A Protean Attack on the Compute-storage Gap in High-performance Computing

Open Access
Author:
Wilson, Ellis H
Graduate Program:
Computer Science and Engineering
Degree:
Doctor of Philosophy
Document Type:
Dissertation
Date of Defense:
May 29, 2014
Committee Members:
  • Mahmut Taylan Kandemir, Dissertation Advisor
  • Mahmut Taylan Kandemir, Committee Chair
  • Padma Raghavan, Committee Member
  • Wang Chien Lee, Committee Member
  • Christopher J Duffy, Committee Member
Keywords:
  • Distributed Storage
  • High-Performance Computing
  • Hadoop
  • Filesystems
  • Compression
  • Deduplication
  • NAND Flash
  • Solid State Disks
Abstract:
Distributed computing, in particular supercomputers, have facilitated a significant acceleration in scientific progress over the last three-quarters of a century by enabling scientists to ask questions that previously held intractable answers. Looking at historical data over the last 20 years for the top supercomputers in the world, we note that they have demonstrated an amazing doubling in performance every 13.5 months, well in excess of Moore's law. Moreover, as these machines grow in computational power, the magnetic hard disk drives (HDDs) they rely upon to store data to and retrieve data from double in capacity roughly every 18 months. These facts considered in concert provide a foundation for the recent data-driven revolution in the way both scientists and businesses extract useful knowledge from their increasing datasets. However, while computation and capacity potential for these machines is growing at a breathless rate, a disturbing but oft-ignored reality is that the ability to access the data on a given HDDs is shrinking by comparison, doubling only once every decade.
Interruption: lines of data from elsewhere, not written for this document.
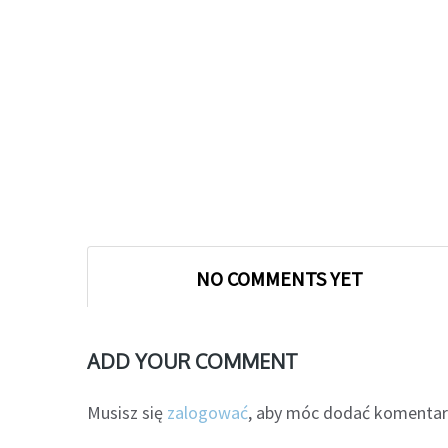
NO COMMENTS YET
ADD YOUR COMMENT
Musisz się
zalogować
, aby móc dodać komentar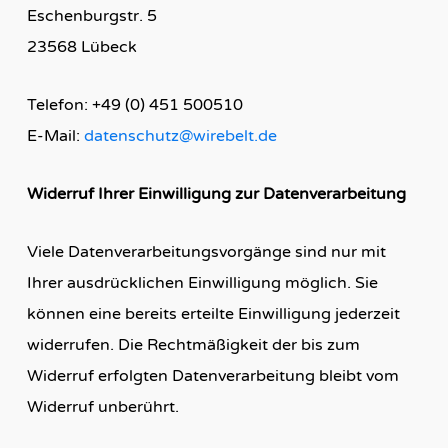
Eschenburgstr. 5
23568 Lübeck
Telefon: +49 (0) 451 500510
E-Mail:
datenschutz@wirebelt.de
Widerruf Ihrer Einwilligung zur Datenverarbeitung
Viele Datenverarbeitungsvorgänge sind nur mit
Ihrer ausdrücklichen Einwilligung möglich. Sie
können eine bereits erteilte Einwilligung jederzeit
widerrufen. Die Rechtmäßigkeit der bis zum
Widerruf erfolgten Datenverarbeitung bleibt vom
Widerruf unberührt.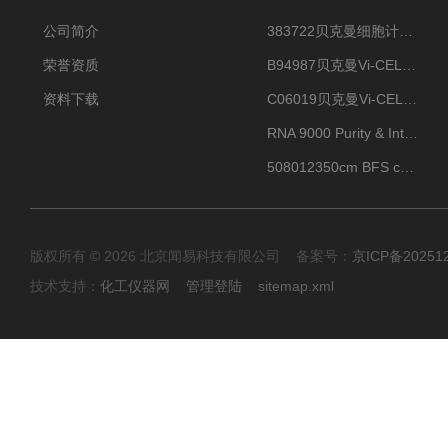
公司简介
383722贝克曼细胞计数Vi-CELL XR Quad Pak
荣誉资质
B94987贝克曼Vi-CELL XR 4 package
资料下载
C06019贝克曼Vi-CELL BLU 试剂包
RNA 9000 Purity & Integrity Kit
508012350cm BFS cartridge (8)
版权所有 © 2026 北京闻易科技有限公司 备案号：
京ICP备20251
技术支持：
化工仪器网
管理登陆
sitemap.xml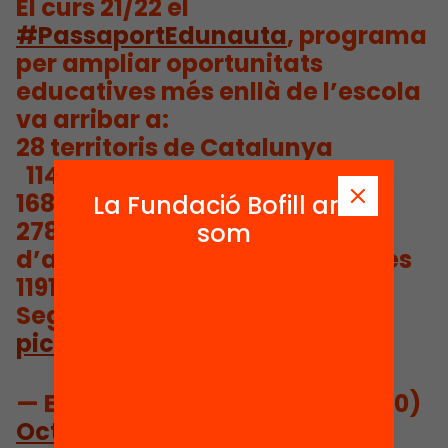
El curs 21/22 el
#PassaportEdunauta
, programa
per ampliar oportunitats
educatives més enllà de l’escola
va arribar a:
28 territoris de Catalunya
‍ ‍ 11439 infants
168 escoles que l’utilitzen
La Fundació Bofill ara
278 destinacions
som
d’aprenentatges compromeses
1191 activitats
Seguim creixent!
pic.twitter.com/RWHFi1fEMW
— Educació360 (@educacio360)
October 28, 2022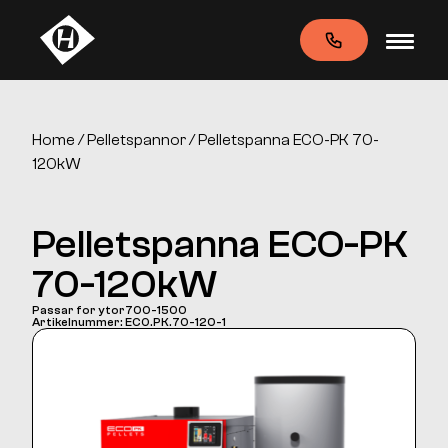
Home
/
Pelletspannor
/ Pelletspanna ECO-PK 70-
120kW
Pelletspanna ECO-PK
70-120kW
Passar for ytor700-1500
Artikelnummer: ECO.PK.70-120-1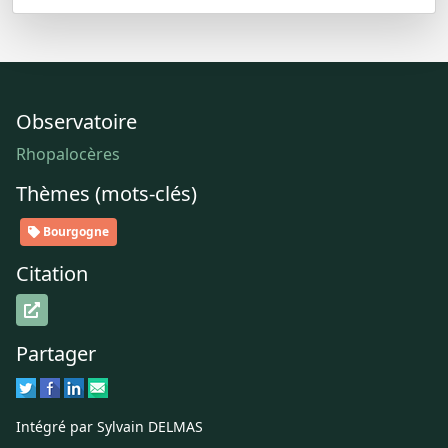
Observatoire
Rhopalocères
Thèmes (mots-clés)
Bourgogne
Citation
Partager
Intégré par Sylvain DELMAS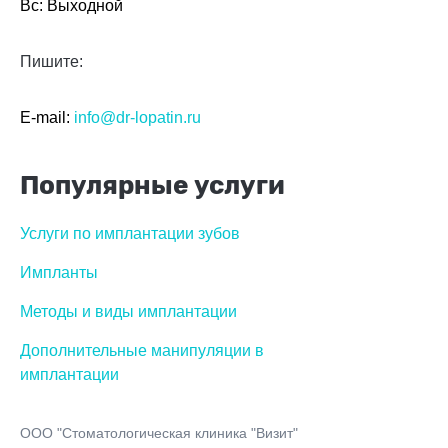
Вс: Выходной
Пишите:
E-mail:
info@dr-lopatin.ru
Популярные услуги
Услуги по имплантации зубов
Импланты
Методы и виды имплантации
Дополнительные манипуляции в
имплантации
ООО "Стоматологическая клиника "Визит"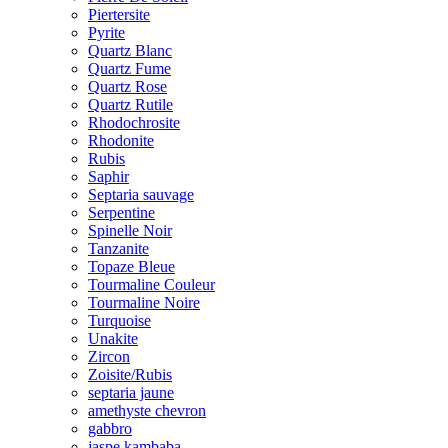
Piertersite
Pyrite
Quartz Blanc
Quartz Fume
Quartz Rose
Quartz Rutile
Rhodochrosite
Rhodonite
Rubis
Saphir
Septaria sauvage
Serpentine
Spinelle Noir
Tanzanite
Topaze Bleue
Tourmaline Couleur
Tourmaline Noire
Turquoise
Unakite
Zircon
Zoisite/Rubis
septaria jaune
amethyste chevron
gabbro
jaspe kambaba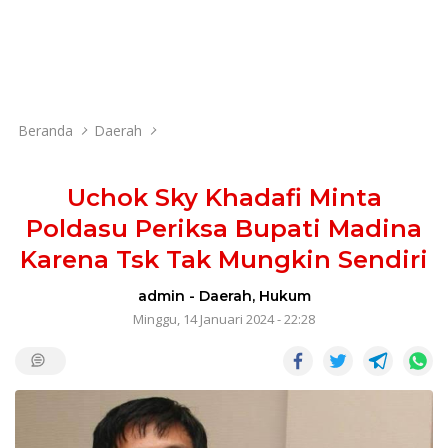
Beranda
Daerah
Uchok Sky Khadafi Minta
Poldasu Periksa Bupati Madina
Karena Tsk Tak Mungkin Sendiri
admin
-
Daerah
,
Hukum
Minggu, 14 Januari 2024 - 22:28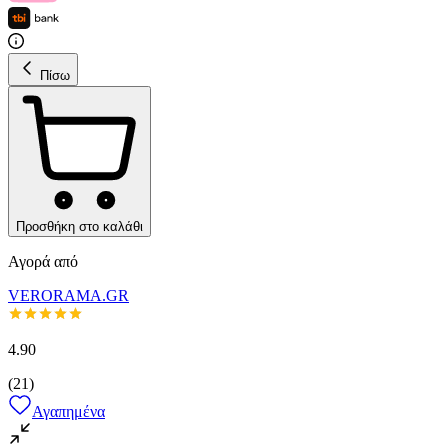
Πίσω
Προσθήκη στο καλάθι
Αγορά από
VERORAMA.GR
4.90
(
21
)
Αγαπημένα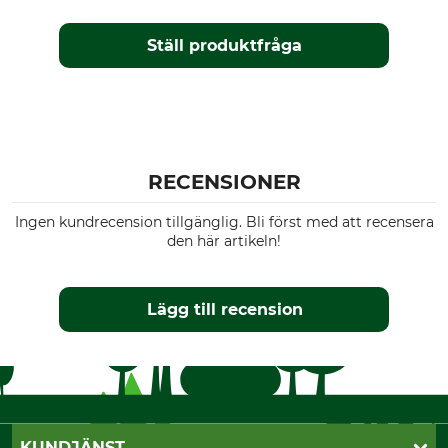
Ställ produktfråga
RECENSIONER
Ingen kundrecension tillgänglig. Bli först med att recensera
den här artikeln!
Lägg till recension
KUNDJÄNST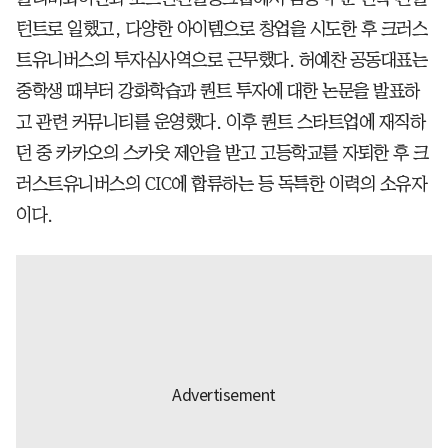
턴트로 일했고, 다양한 아이템으로 창업을 시도한 후 크러스
트유니버스의 투자심사역으로 근무했다. 허예찬 공동대표는
중학생 때부터 강화학습과 퀀트 투자에 대한 논문을 발표하
고 관련 커뮤니티를 운영했다. 이후 퀀트 스타트업에 재직하
던 중 카카오의 스카웃 제안을 받고 고등학교를 자퇴한 후 크
러스트유니버스의 CIC에 합류하는 등 독특한 이력의 소유자
이다.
In short, this means although the capability to process and store the data scientists and businesses are so excited about is here, the ability to access that data (a prerequisite for processing it) falls behind year in and year out. Therefore, the focus in this thesis is to find ways to limit or close the annually widening compute-to-bandwidth gap, specifically for systems at scale such as supercomputers and the cloud. Recognizing that this problem requires improvement at numerous levels in the storage stack, we take a protean approach to seeking and implementing solutions. Specifically, we attack this problem by researching ways to 1) consolidate our storage devices to maximize aggregate bandwidth while enabling best-of-breed analytic approaches, 2) determine optimal data-reduction techniques such as deduplication and compression in the face of a sea of data and a lack of existing analysis tools, and 3) designing novel algorithms to overcome longevity shortcomings in state-of-the-art alternatives to magnetic storage such as flash-based solid-state disks (SSDs).